**ASSIGNED TASK:**
The answer should reproduce every entry exactly and contain no images.

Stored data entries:
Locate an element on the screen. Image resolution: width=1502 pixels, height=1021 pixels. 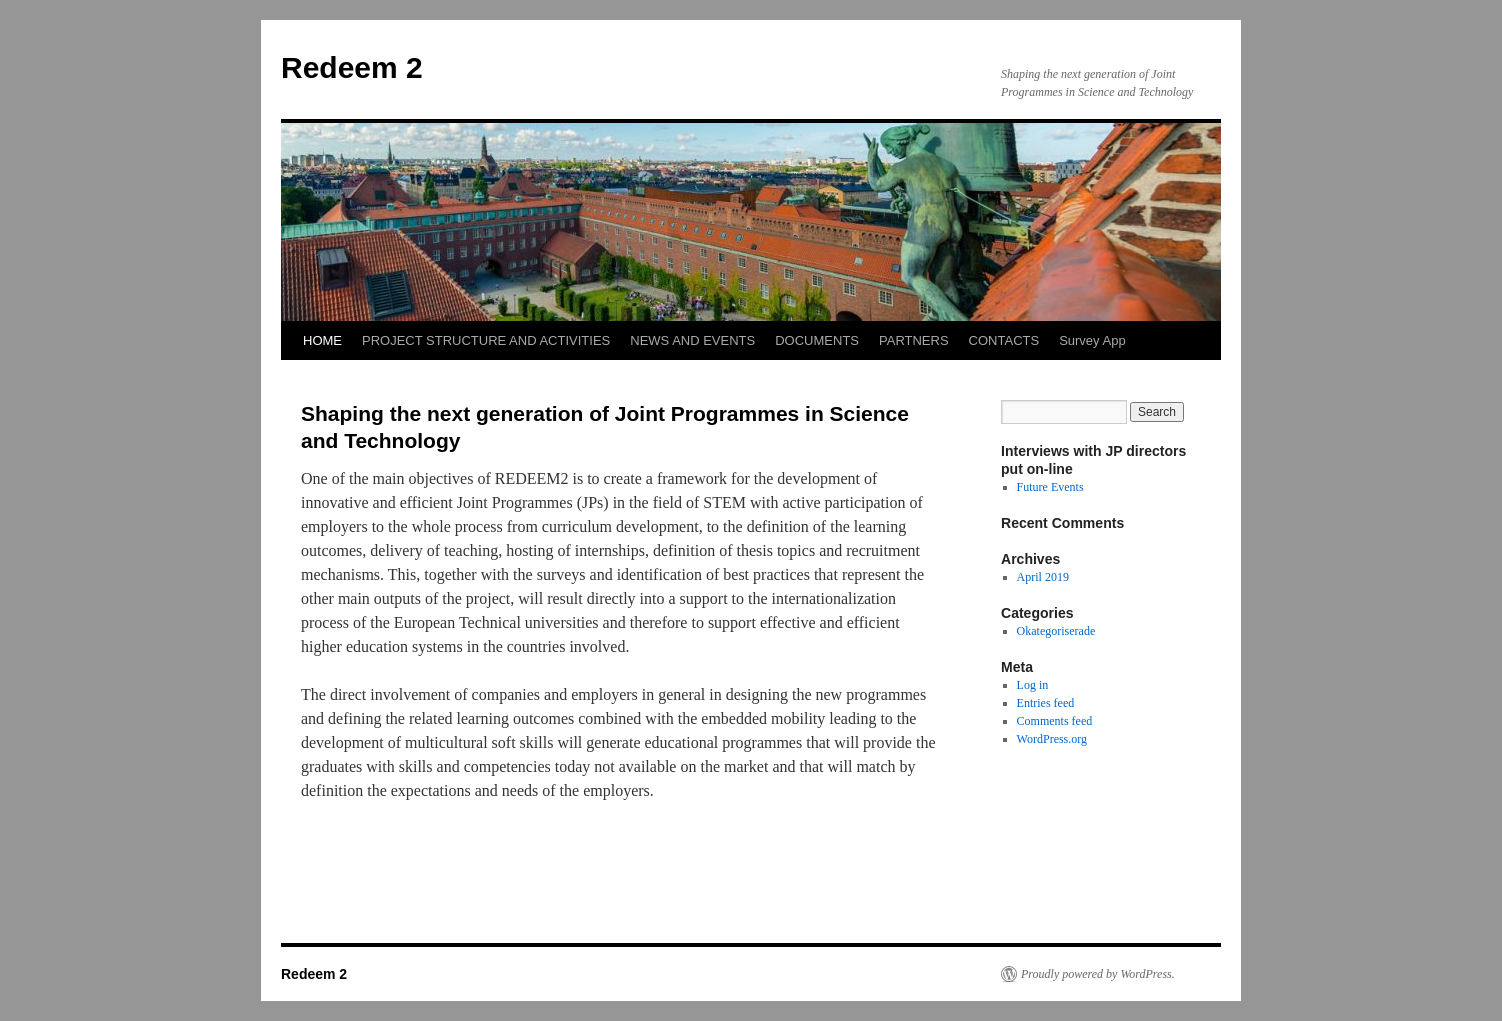
Log in is located at coordinates (1033, 685).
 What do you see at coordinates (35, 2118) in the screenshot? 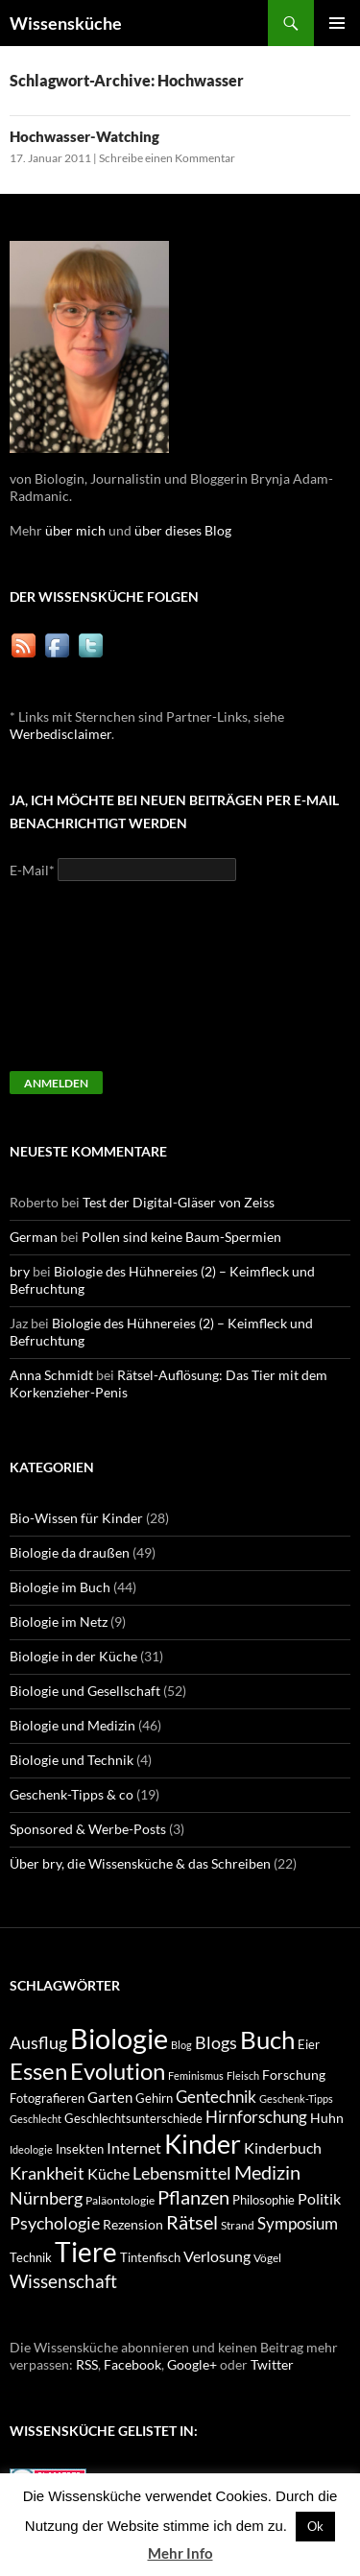
I see `Geschlecht [Geschlecht (7 Einträge)]` at bounding box center [35, 2118].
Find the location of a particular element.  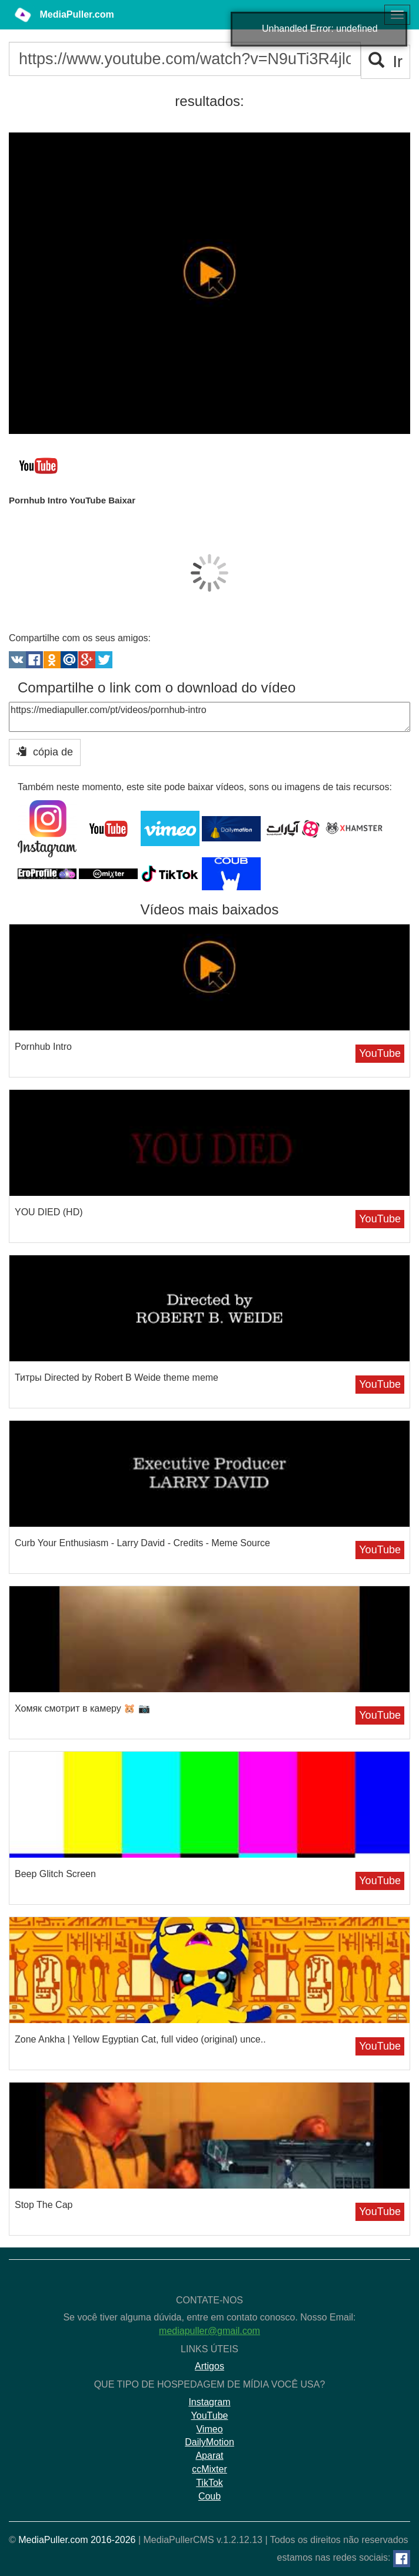

[Facebook] is located at coordinates (401, 2558).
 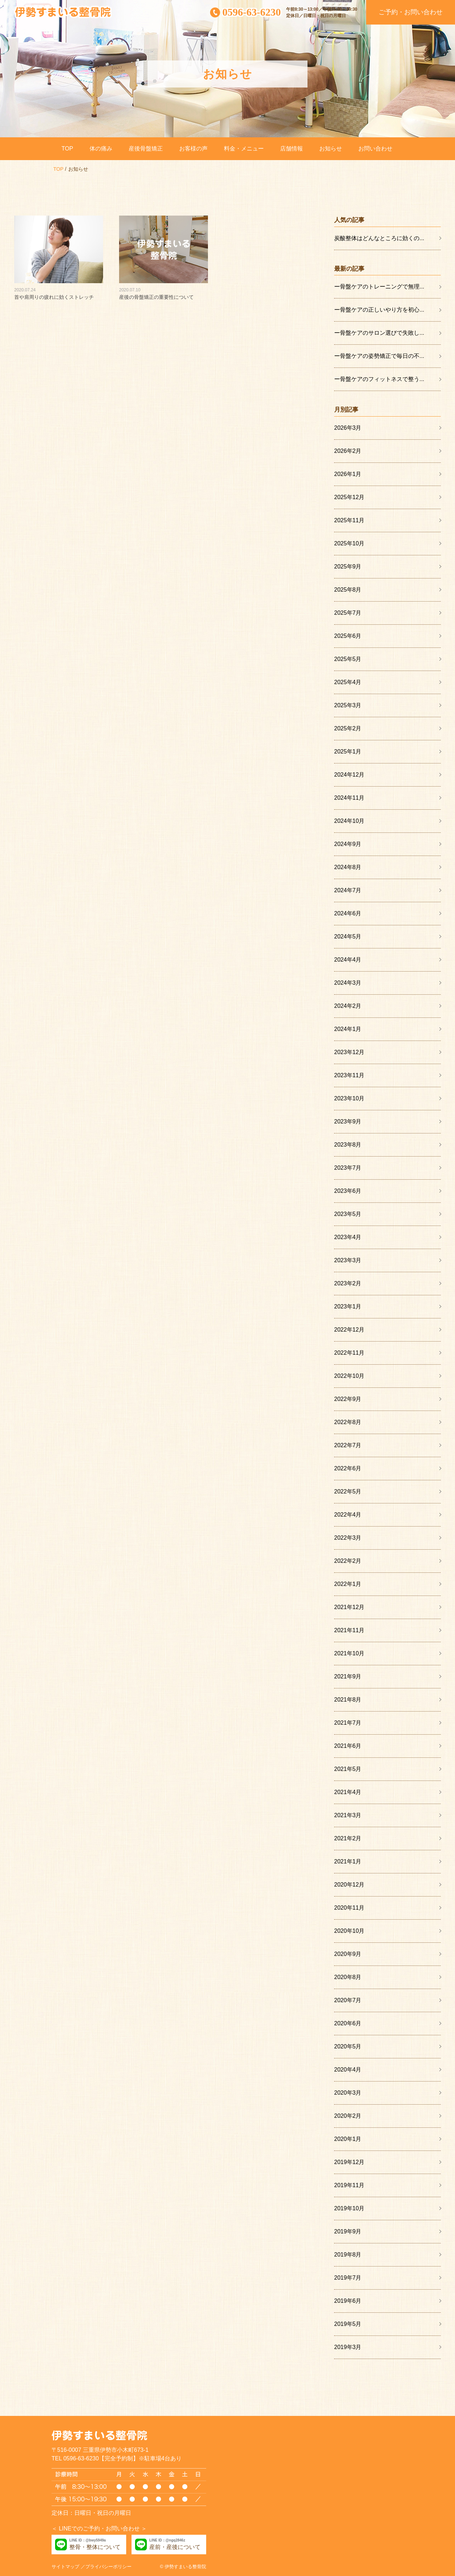 I want to click on 2025年3月, so click(x=348, y=705).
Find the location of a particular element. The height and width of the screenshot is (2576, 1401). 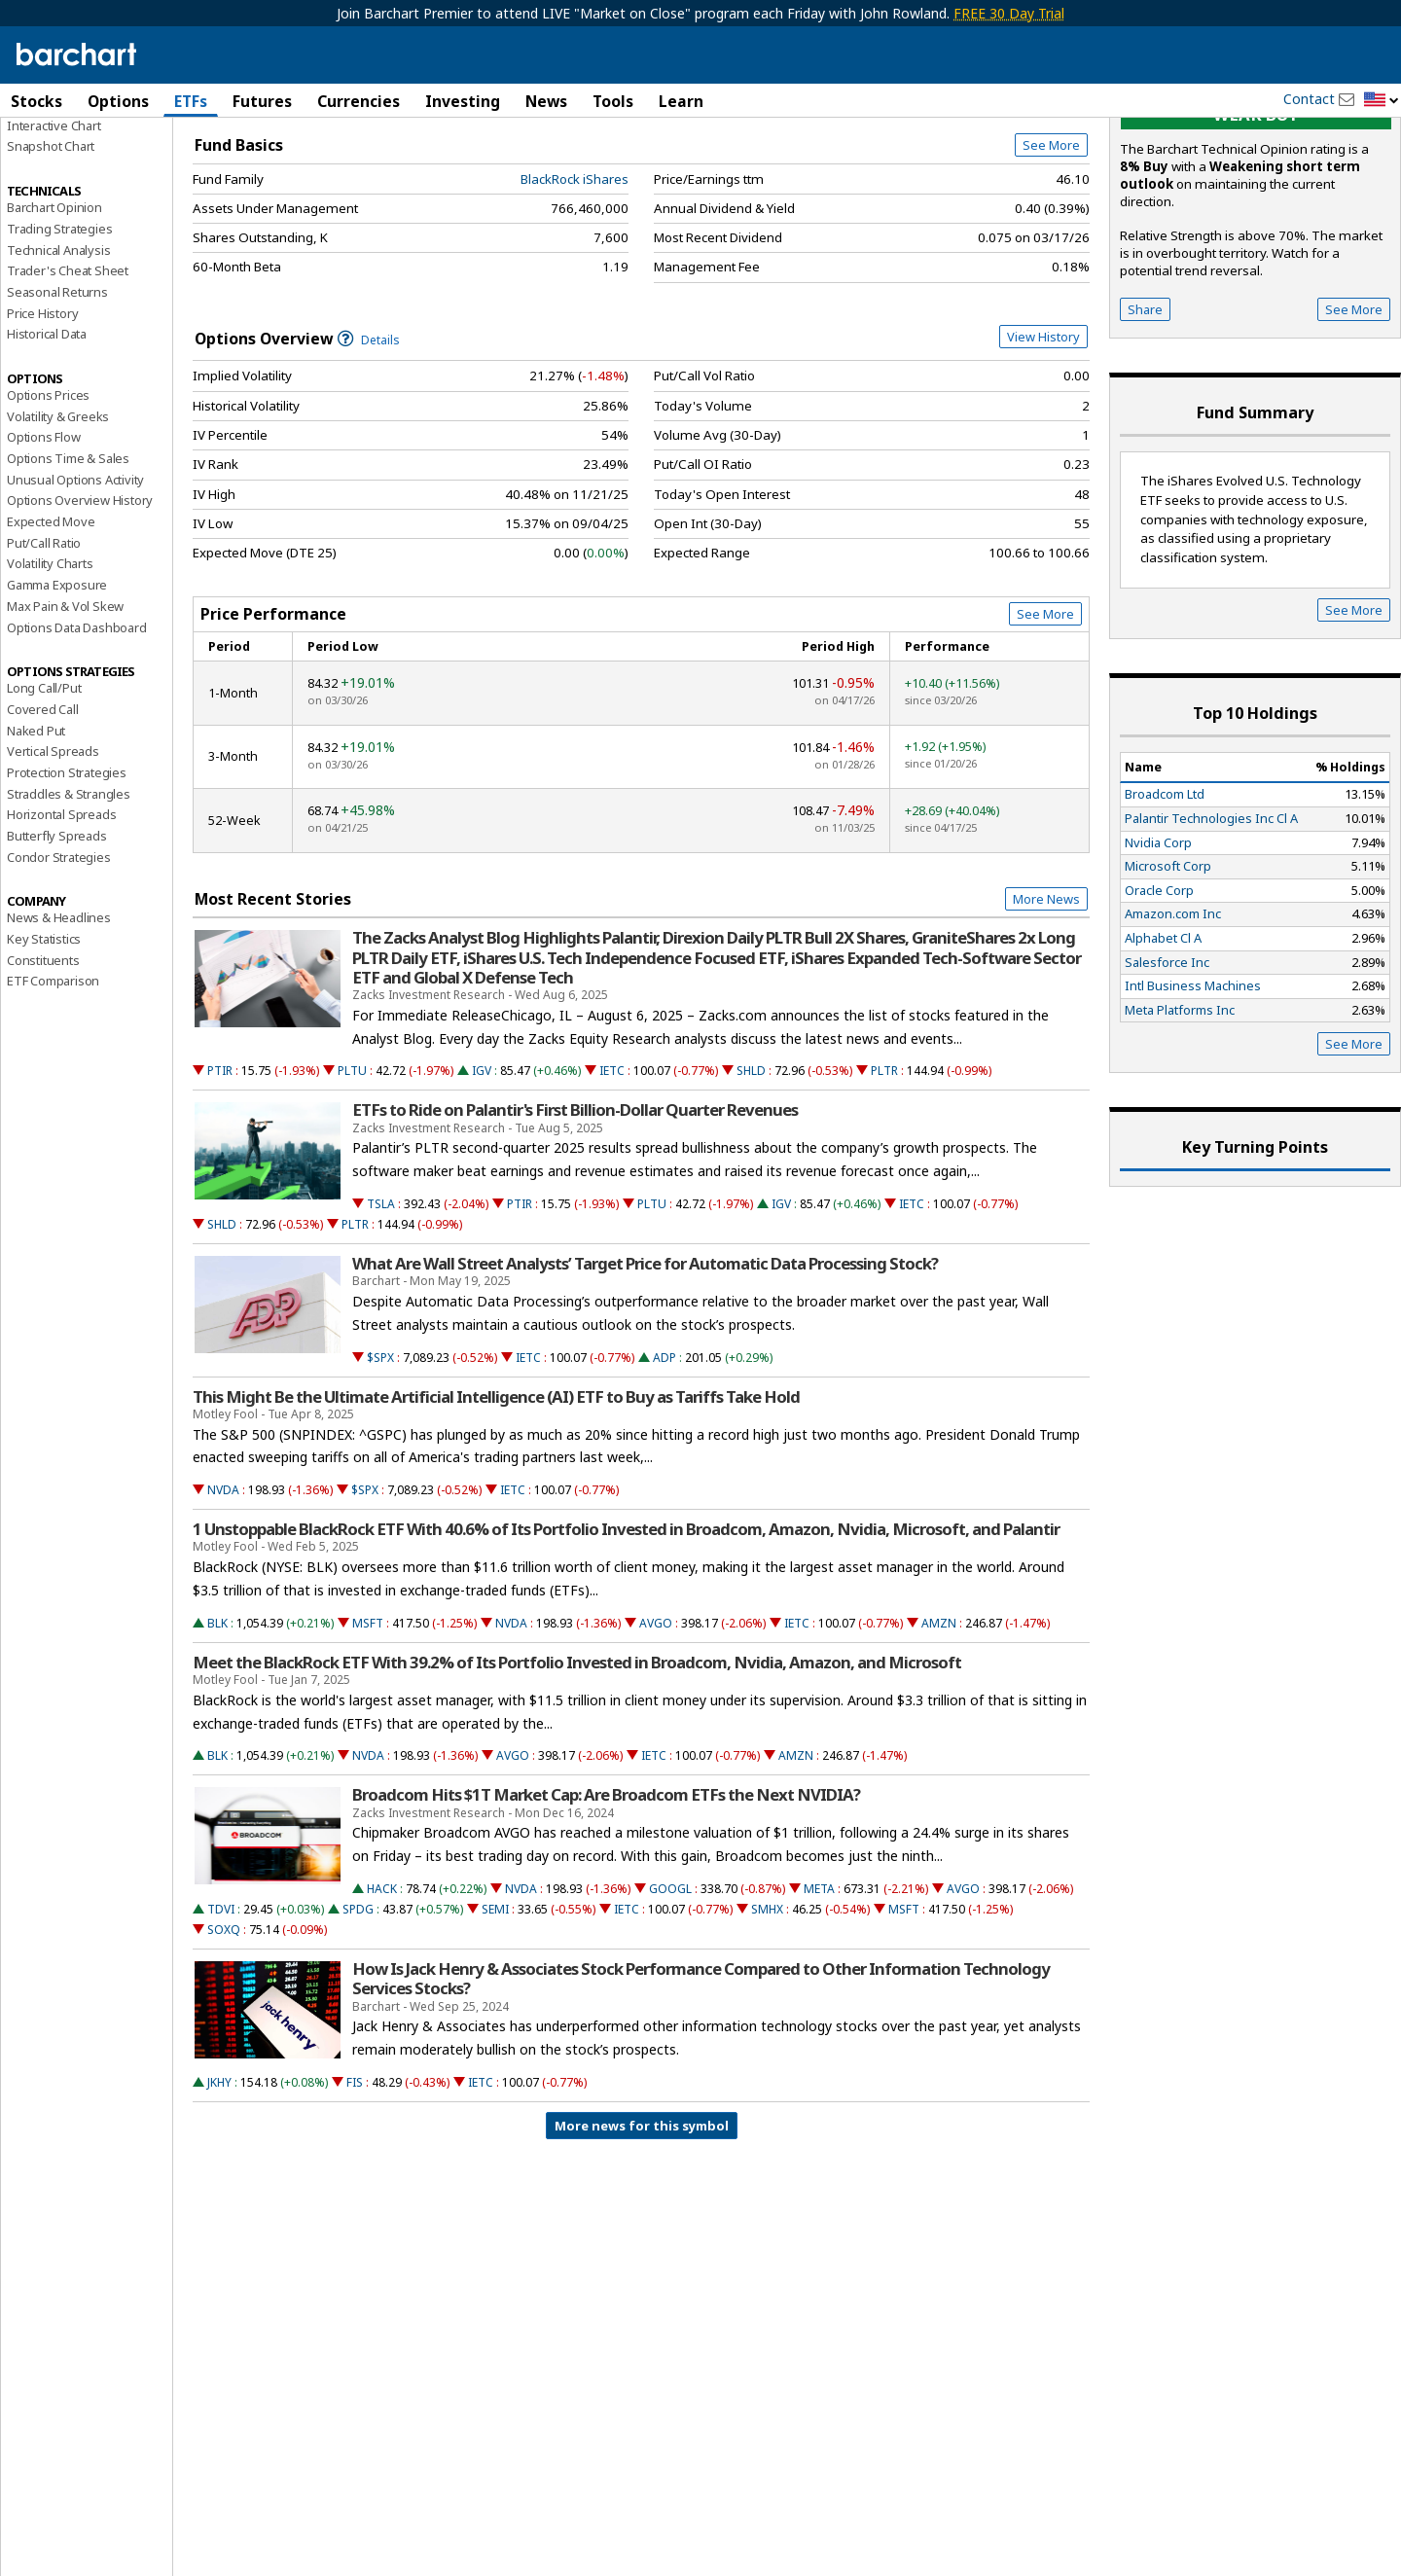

**FINAL ANSWER:**
Locate an element on the screen. Image resolution: width=1502 pixels, height=1021 pixels. 
Log in is located at coordinates (1033, 685).
 What do you see at coordinates (35, 2118) in the screenshot? 
I see `Geschlecht [Geschlecht (7 Einträge)]` at bounding box center [35, 2118].
Find the location of a particular element.  

[Facebook] is located at coordinates (401, 2558).
  I want to click on 2025年3月, so click(x=348, y=705).
Find the location of a particular element. The height and width of the screenshot is (2576, 1401). 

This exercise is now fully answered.